"Die Menschen müssen verstehen, warum sie ärmer werden"

Seite 2: Lässt sich die Bevölkerung so regieren?

Die große Frage ist nur: Lässt sich die Bevölkerung so regieren? Oder sieht sie sich nicht davon beleidigt, dass es nicht um politische Inhalte gehen soll, sondern um die Form, wie eine als alternativlos angesehene Politik kommuniziert wird.

Das ist die große Frage auch für die Staatsapparate. Daher wird schon seit Wochen vor Protesten gewarnt, die noch gar nicht begonnen haben. Mal sollen sie von rechts oder links vereinnahmt werden, mal von beiden und dann kommt noch der Vorwurf, hier würden die Montagsdemonstrationen der DDR instrumentalisiert. Dabei waren die spätestens ab Mitte November 1989 durchaus rechtsoffen.

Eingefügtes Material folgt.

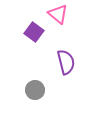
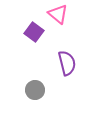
purple semicircle: moved 1 px right, 1 px down
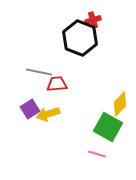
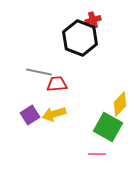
purple square: moved 6 px down
yellow arrow: moved 6 px right
pink line: rotated 18 degrees counterclockwise
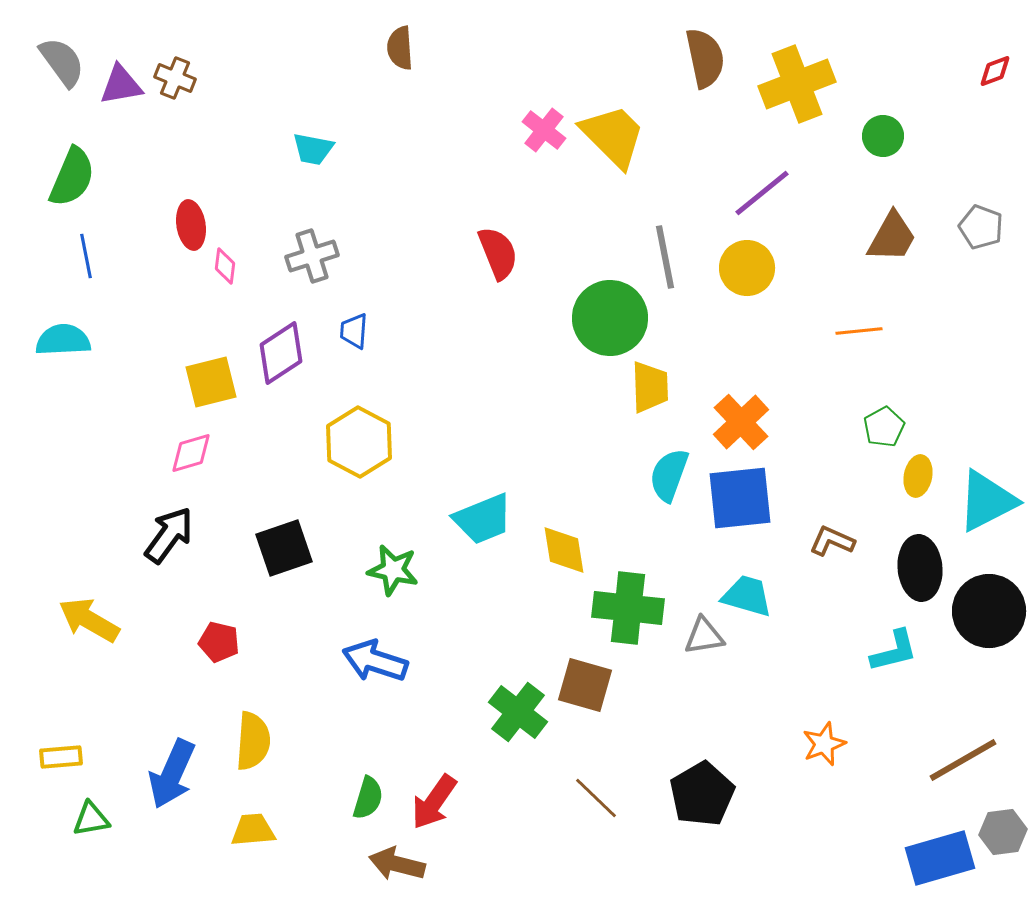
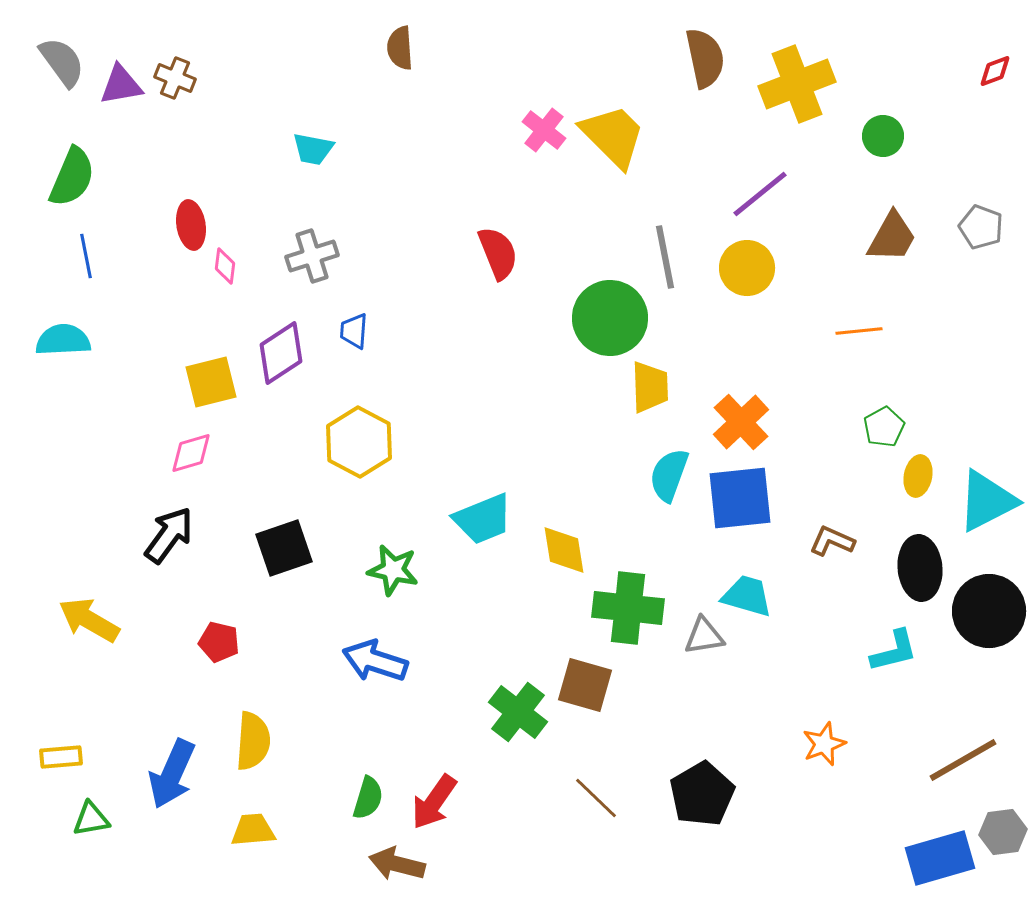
purple line at (762, 193): moved 2 px left, 1 px down
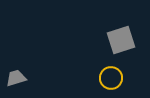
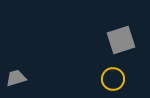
yellow circle: moved 2 px right, 1 px down
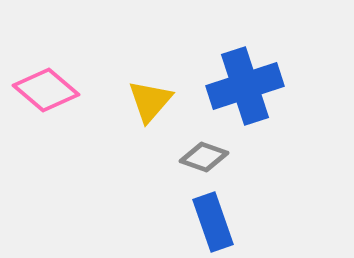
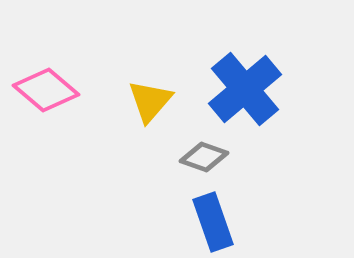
blue cross: moved 3 px down; rotated 22 degrees counterclockwise
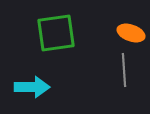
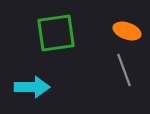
orange ellipse: moved 4 px left, 2 px up
gray line: rotated 16 degrees counterclockwise
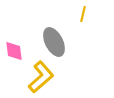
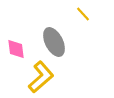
yellow line: rotated 56 degrees counterclockwise
pink diamond: moved 2 px right, 2 px up
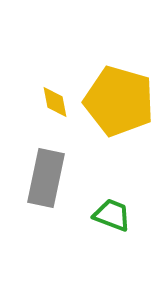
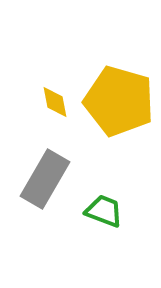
gray rectangle: moved 1 px left, 1 px down; rotated 18 degrees clockwise
green trapezoid: moved 8 px left, 4 px up
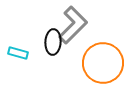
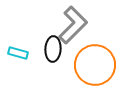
black ellipse: moved 7 px down
orange circle: moved 8 px left, 2 px down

So müsste eigentlich die Maxime lauten, genau den Fehler dieser Montagsdemonstranten nicht zu machen und sich klar von rechts abgrenzen. Derweil streitet sich die Linkspartei, die eigentlich durch die Proteste wieder populärer werden will, wieder einmal selber. Es geht um eine Ein- und Ausladung von Sahra Wagenknecht beim Auftakt des Protests der Linkspartei in Leipzig, Anfang September.

Es ist schon bezeichnend, dass noch vor den letzten Bundestagswahlen die Linken-Spitze, die schon damals nicht zu den Freunden Wagenknechts gehörte, die Politikerin und Lafontaine regelrecht bekniete, doch zumindest einen Auftritt in Thüringen zu absolvieren.

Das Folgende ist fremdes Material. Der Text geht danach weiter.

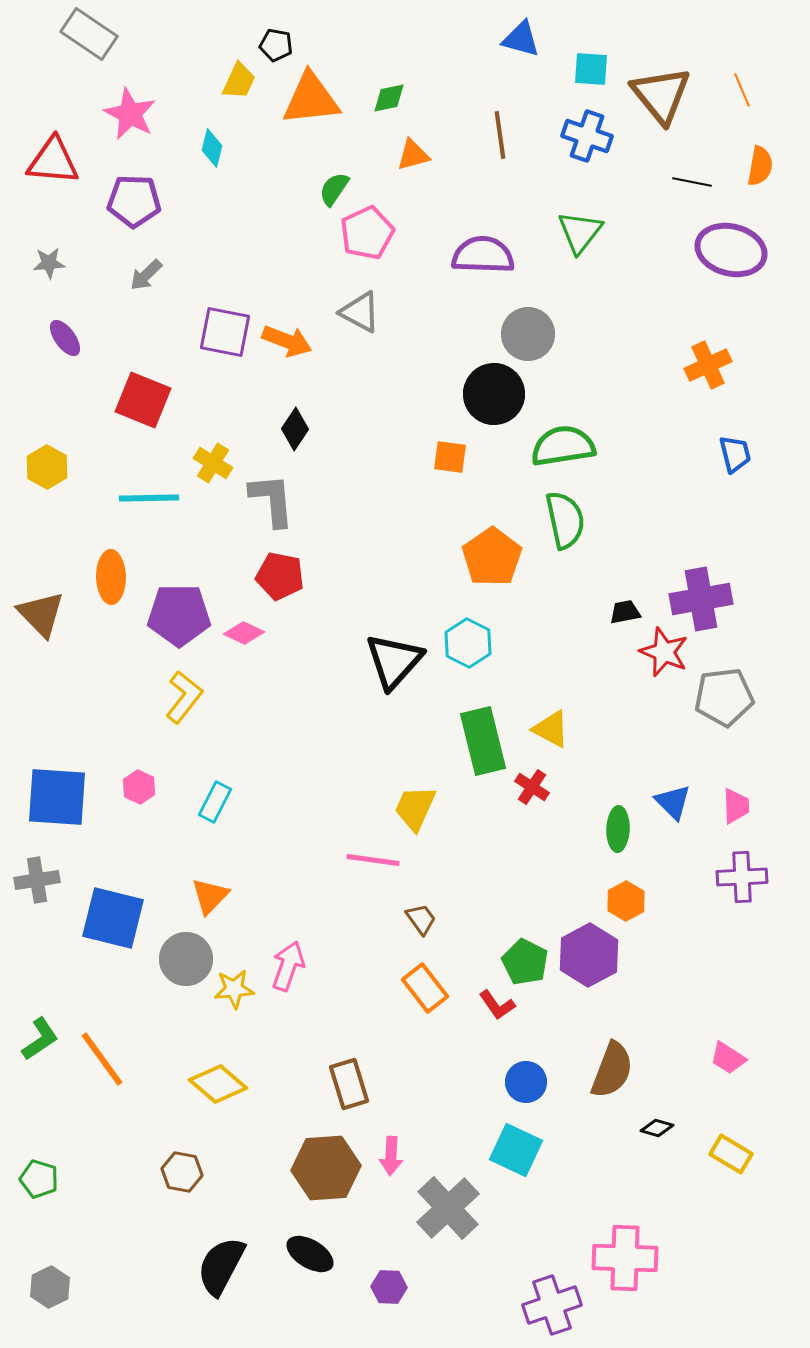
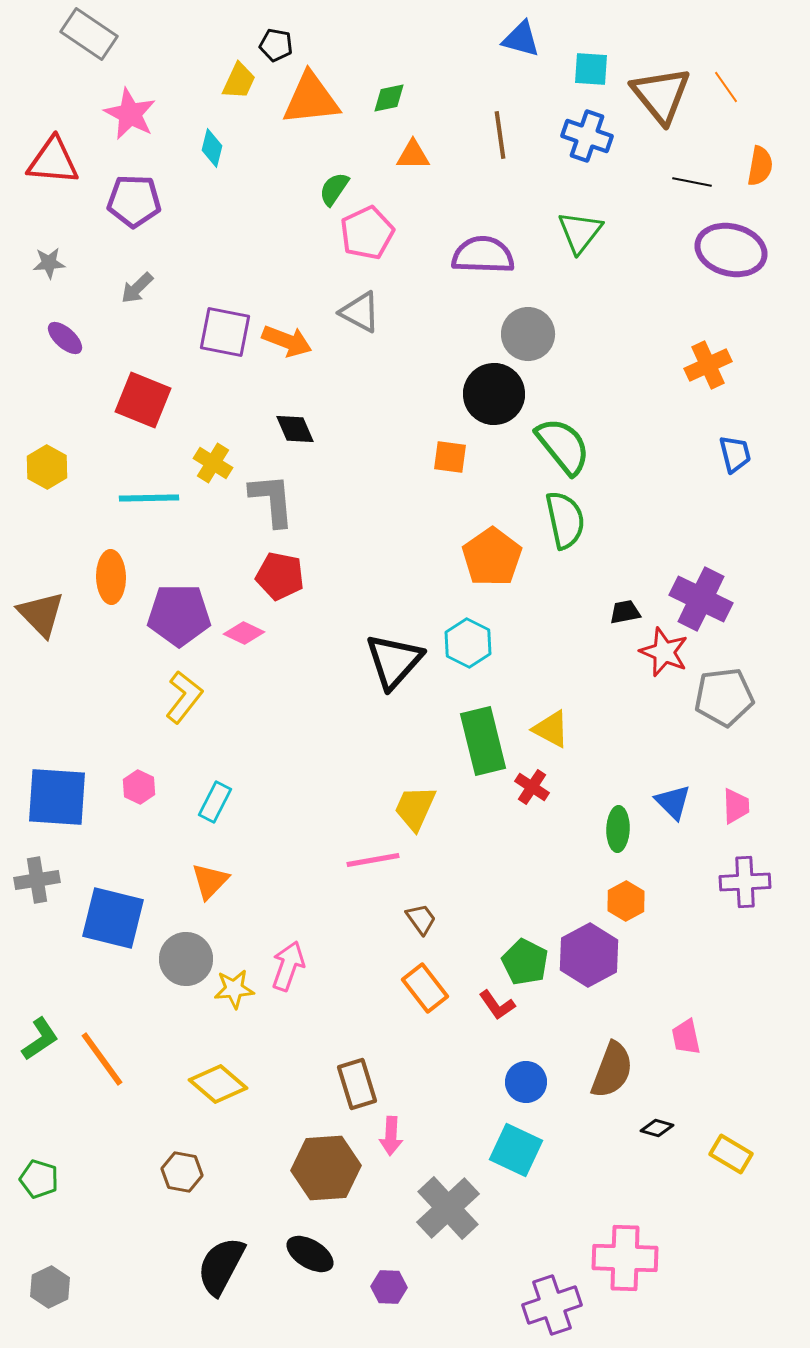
orange line at (742, 90): moved 16 px left, 3 px up; rotated 12 degrees counterclockwise
orange triangle at (413, 155): rotated 15 degrees clockwise
gray arrow at (146, 275): moved 9 px left, 13 px down
purple ellipse at (65, 338): rotated 12 degrees counterclockwise
black diamond at (295, 429): rotated 57 degrees counterclockwise
green semicircle at (563, 446): rotated 60 degrees clockwise
purple cross at (701, 599): rotated 36 degrees clockwise
pink line at (373, 860): rotated 18 degrees counterclockwise
purple cross at (742, 877): moved 3 px right, 5 px down
orange triangle at (210, 896): moved 15 px up
pink trapezoid at (728, 1058): moved 42 px left, 21 px up; rotated 45 degrees clockwise
brown rectangle at (349, 1084): moved 8 px right
pink arrow at (391, 1156): moved 20 px up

Wenn heute Sahra Wagenknecht, die auf jeden Fall Leute außerhalb der Linken zieht, nicht mehr auf Parteiveranstaltungen reden soll, stellt sich die Frage der Trennung. Welches Signal gibt das aber für den Protestherbst, der die Partei doch eigentlich stärken soll?

Wenn die Linke versagt, wird die Rechte von der Krise profitieren. Schon lange sind die Verfassungsschutzämter der Bundesländer mit Warnungen vor einem heißen Herbst an die Öffentlichkeit gegangen.

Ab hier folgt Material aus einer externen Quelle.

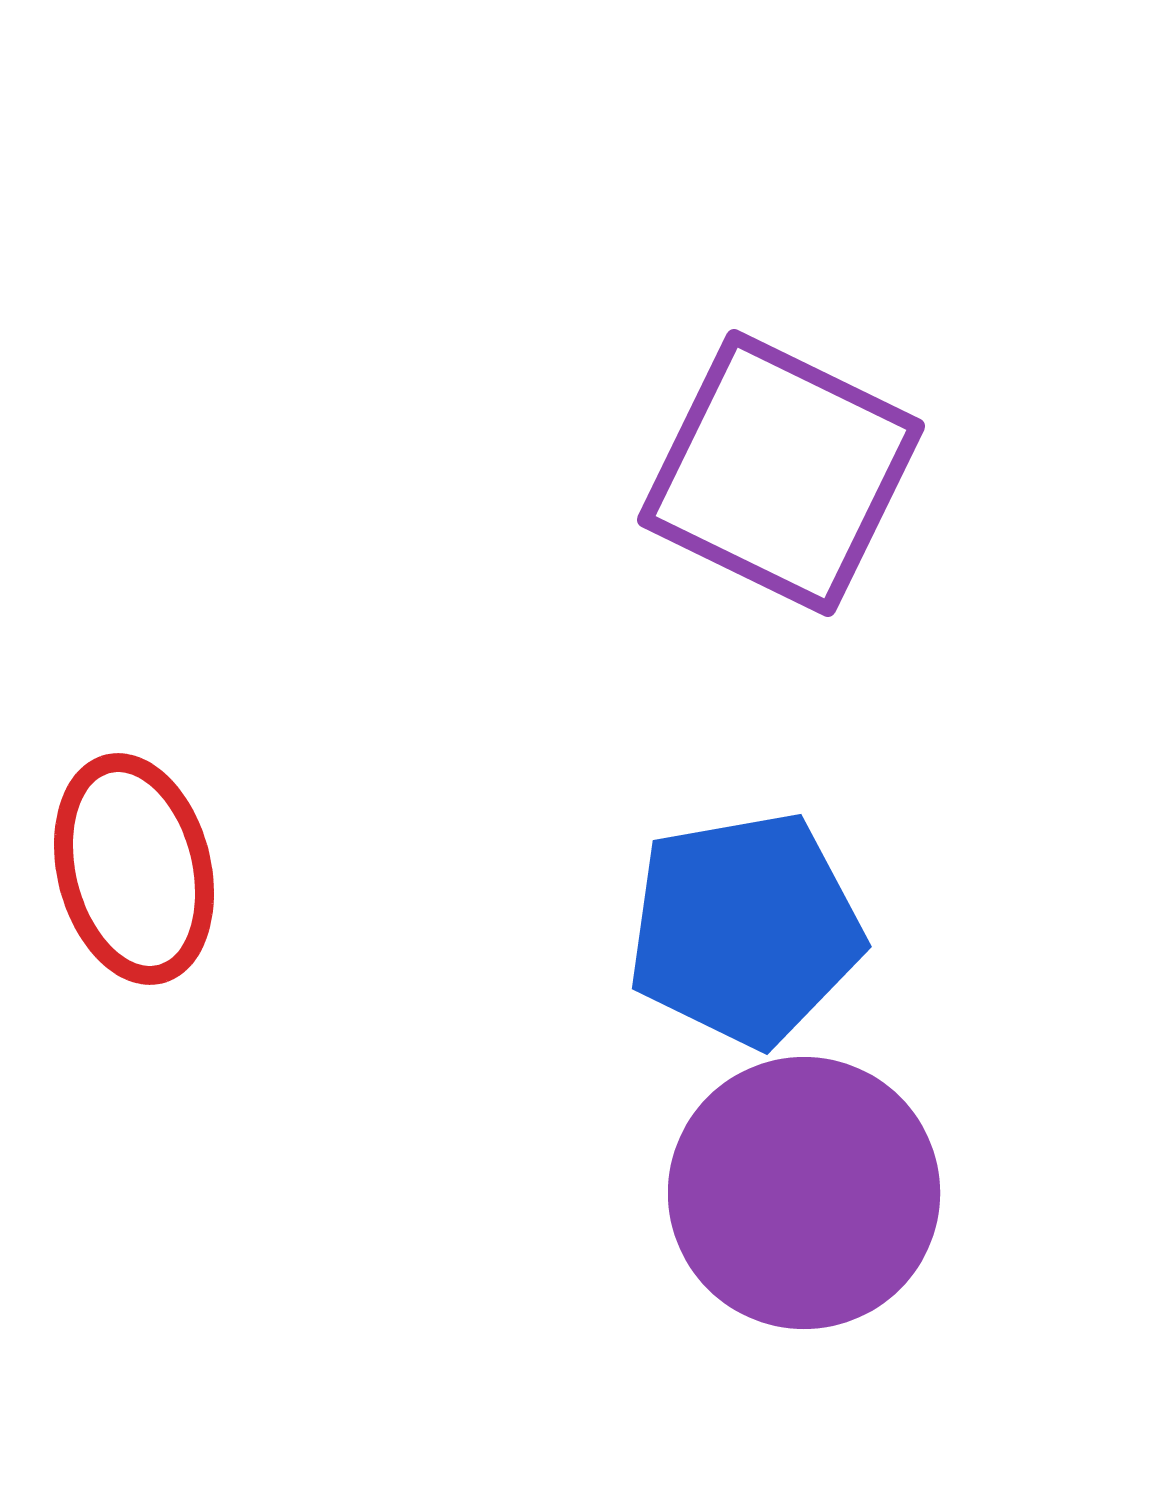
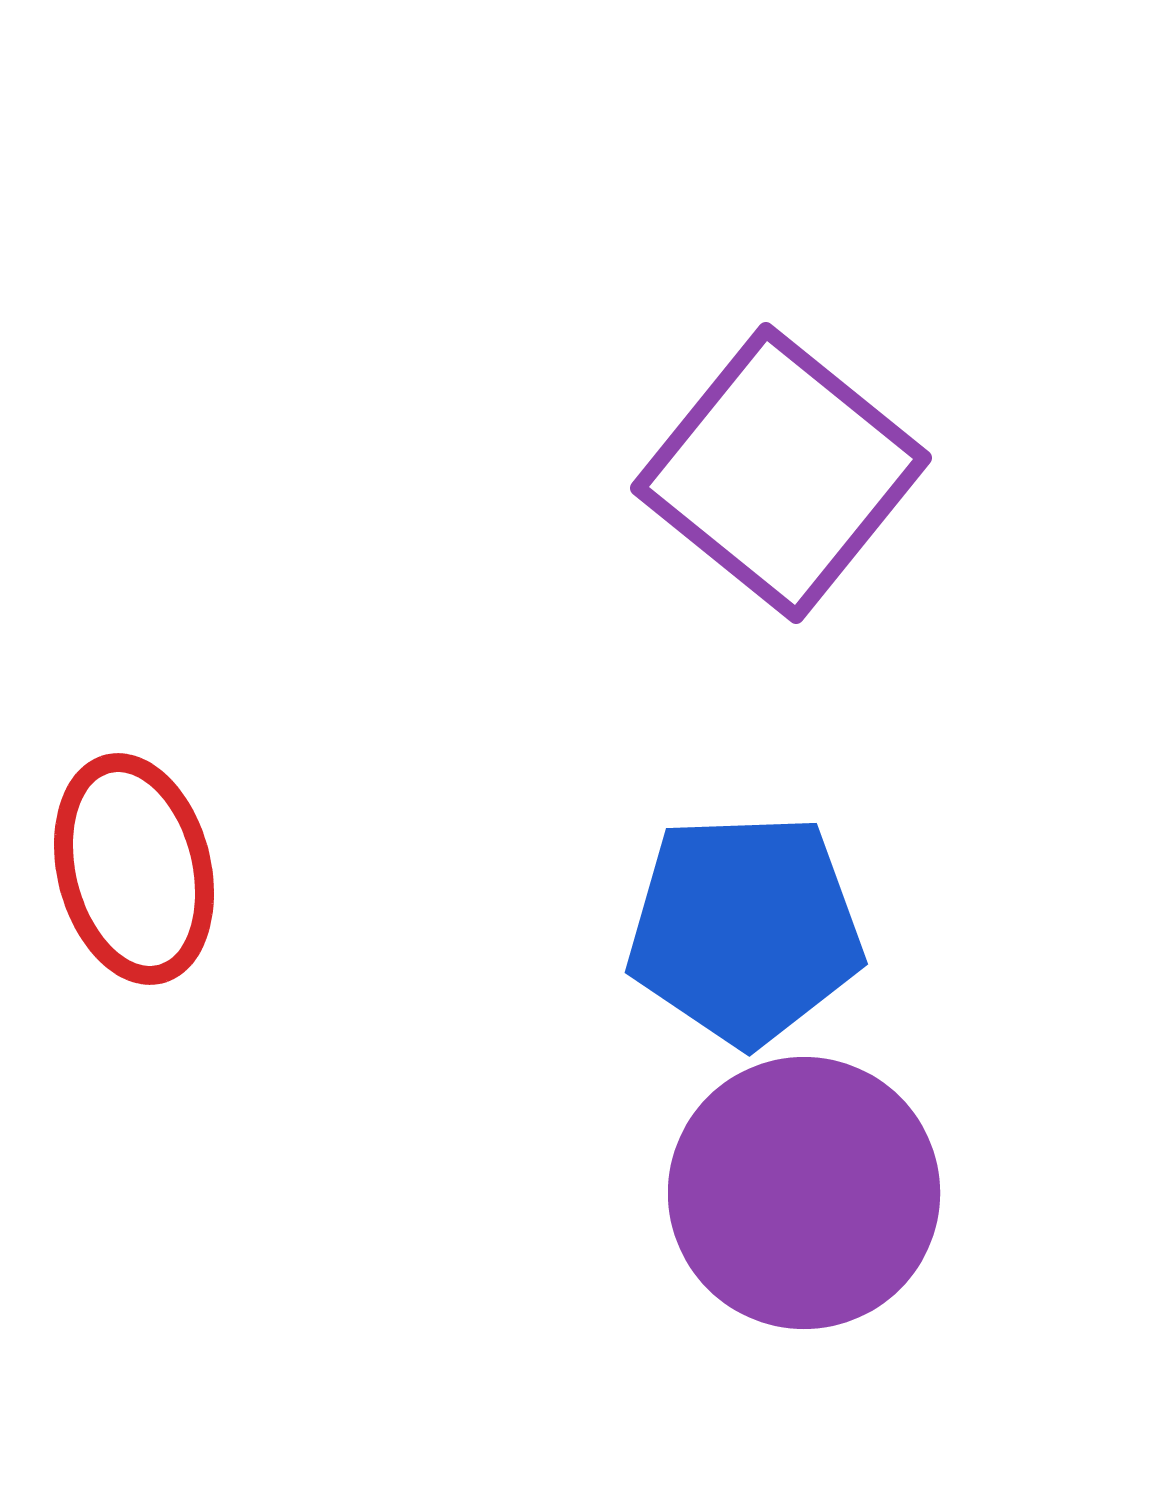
purple square: rotated 13 degrees clockwise
blue pentagon: rotated 8 degrees clockwise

Dort wird beschrieben, wie man sich beispielsweise in Berlin auf die Rechten vorbereitet. Die Linke wird dort kaum gefürchtet. Von der linken Szene kämen lediglich allgemeine Aufrufe, den Rechten nicht das Feld zu überlassen, heißt es.

Am wahrscheinlichsten sei es, "dass sich linksradikale Gruppierungen an den Protesten gegen Reichsbürger:innen und Rechtsextremist:innen beteiligen", beschreibt der Leiter des Berliner Verfassungsschutzes laut Taz ein Szenario, dass es schon bei den Corona-Protesten gab.

Das wäre dann allerdings der größte Sieg der Rechten und der Staatsapparate, wenn die Linke nicht willens und in der Lage ist, eigenständig Proteste gegen die Krise und ihre Ursachen, den Krieg und den Kapitalismus, zu organisieren und die Rechte auf der Straße und in den Medien präsent ist.